#### TASK PROMPT:
Emit the data below verbatim, stripping out any pictures.

#### DATA:
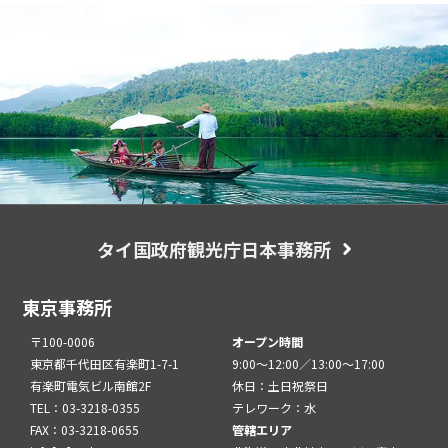
タイ国政府観光庁日本事務所
東京事務所
〒100-0006
オープン時間
東京都千代田区有楽町1-7-1
9:00～12:00／13:00～17:00
有楽町電気ビル南館2F
休日：土日祝祭日
TEL：03-3218-0355
テレワーク：水
FAX：03-3218-0655
管轄エリア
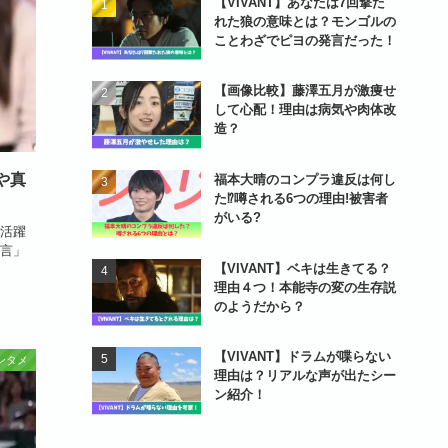
【VIVANT】あなたは7回撃た
れた狼の意味とは？モンゴルの
ことわざでピヨの発言だった！
【画像比較】藤澤五月が激痩せ
して心配！理由は病気や肉体改
造？
や真
福本大晴のコンプラ違反は何し
た⁉噂される6つの理由!被害者
がいる?
活躍
言」
【VIVANT】ベキは生きてる？
理由４つ！本能寺の変の生存説
のようだから？
【VIVANT】ドラムが喋らない
ンタメ
理由は？リアルな声が出たシー
ン紹介！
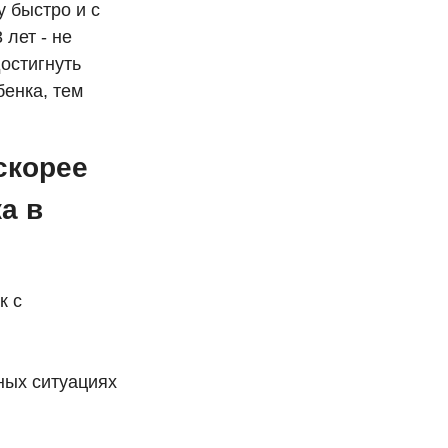
 быстро и с
 лет - не
остигнуть
бенка, тем
скорее
а в
к с
ных ситуациях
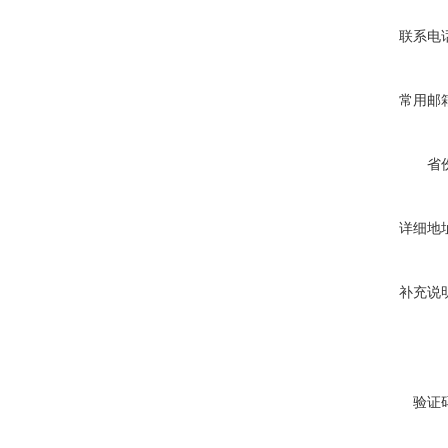
联系电
常用邮
省
详细地
补充说
验证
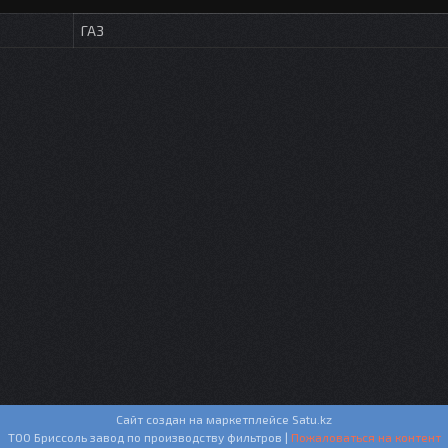
ГАЗ
Сайт создан на маркетплейсе
Satu.kz
ТОО Бриссоль завод по производству фильтров |
Пожаловаться на контент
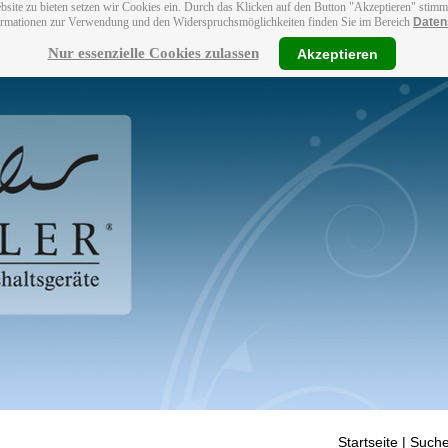
bsite zu bieten setzen wir Cookies ein. Durch das Klicken auf den Button "Akzeptieren" stim
ormationen zur Verwendung und den Widerspruchsmöglichkeiten finden Sie im Bereich
Daten
Nur essenzielle Cookies zulassen
Akzeptieren
Startseite
| Suche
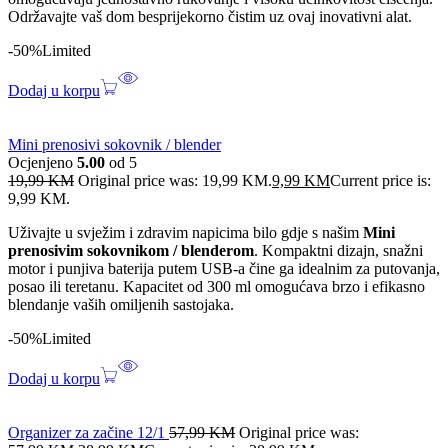
Održavajte vaš dom besprijekorno čistim uz ovaj inovativni alat.
-50%
Limited
Dodaj u korpu
Mini prenosivi sokovnik / blender
Ocjenjeno
5.00
od 5
19,99
KM
Original price was: 19,99 KM.
9,99
KM
Current price is:
9,99 KM.
Uživajte u svježim i zdravim napicima bilo gdje s našim
Mini
prenosivim sokovnikom / blenderom
. Kompaktni dizajn, snažni
motor i punjiva baterija putem USB-a čine ga idealnim za putovanja,
posao ili teretanu. Kapacitet od 300 ml omogućava brzo i efikasno
blendanje vaših omiljenih sastojaka.
-50%
Limited
Dodaj u korpu
Organizer za začine 12/1
57,99
KM
Original price was:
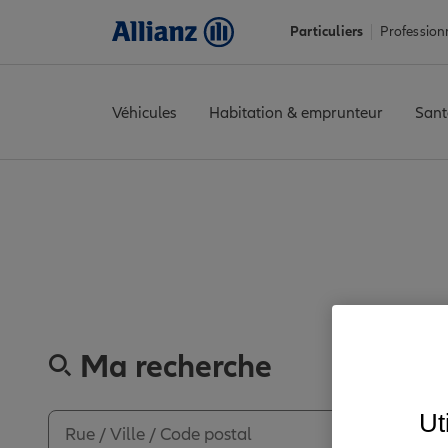
Particuliers
Profession
Véhicules
Habitation & emprunteur
Sant
Accueil
Trouver une agence Allianz
Haute-Saône
Aillevillers
Découvrez l
Ma recherche
Ut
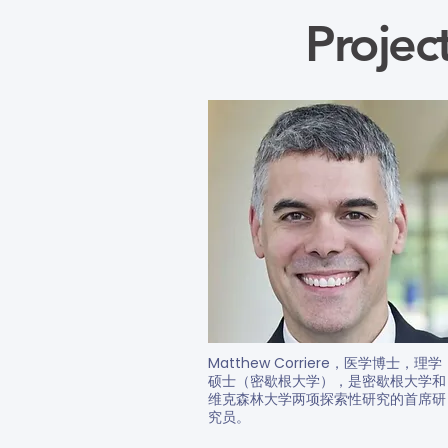
Projec
Matthew Corriere，医学博士，理学
硕士（密歇根大学），是密歇根大学和
维克森林大学两项探索性研究的首席研
究员。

#### ANSWER SECTION:
タイ国政府観光庁日本事務所
東京事務所
〒100-0006
オープン時間
東京都千代田区有楽町1-7-1
9:00～12:00／13:00～17:00
有楽町電気ビル南館2F
休日：土日祝祭日
TEL：03-3218-0355
テレワーク：水
FAX：03-3218-0655
管轄エリア
【VIVANT】あなたは7回撃た
れた狼の意味とは？モンゴルの
ことわざでピヨの発言だった！
【画像比較】藤澤五月が激痩せ
して心配！理由は病気や肉体改
造？
や真
福本大晴のコンプラ違反は何し
た⁉噂される6つの理由!被害者
がいる?
活躍
言」
【VIVANT】ベキは生きてる？
理由４つ！本能寺の変の生存説
のようだから？
【VIVANT】ドラムが喋らない
ンタメ
理由は？リアルな声が出たシー
ン紹介！
 быстро и с
 лет - не
остигнуть
бенка, тем
скорее
а в
к с
ных ситуациях
联系电
常用邮
省
详细地
补充说
验证
ГАЗ
Сайт создан на маркетплейсе
Satu.kz
ТОО Бриссоль завод по производству фильтров |
Пожаловаться на контент
bsite zu bieten setzen wir Cookies ein. Durch das Klicken auf den Button "Akzeptieren" stim
ormationen zur Verwendung und den Widerspruchsmöglichkeiten finden Sie im Bereich
Daten
Nur essenzielle Cookies zulassen
Akzeptieren
Startseite
| Suche
Održavajte vaš dom besprijekorno čistim uz ovaj inovativni alat.
-50%
Limited
Dodaj u korpu
Mini prenosivi sokovnik / blender
Ocjenjeno
5.00
od 5
19,99
KM
Original price was: 19,99 KM.
9,99
KM
Current price is:
9,99 KM.
Uživajte u svježim i zdravim napicima bilo gdje s našim
Mini
prenosivim sokovnikom / blenderom
. Kompaktni dizajn, snažni
motor i punjiva baterija putem USB-a čine ga idealnim za putovanja,
posao ili teretanu. Kapacitet od 300 ml omogućava brzo i efikasno
blendanje vaših omiljenih sastojaka.
-50%
Limited
Dodaj u korpu
Organizer za začine 12/1
57,99
KM
Original price was:
Particuliers
Profession
Véhicules
Habitation & emprunteur
Sant
Accueil
Trouver une agence Allianz
Haute-Saône
Aillevillers
Découvrez l
Ma recherche
Ut
Projec
Matthew Corriere，医学博士，理学
硕士（密歇根大学），是密歇根大学和
维克森林大学两项探索性研究的首席研
究员。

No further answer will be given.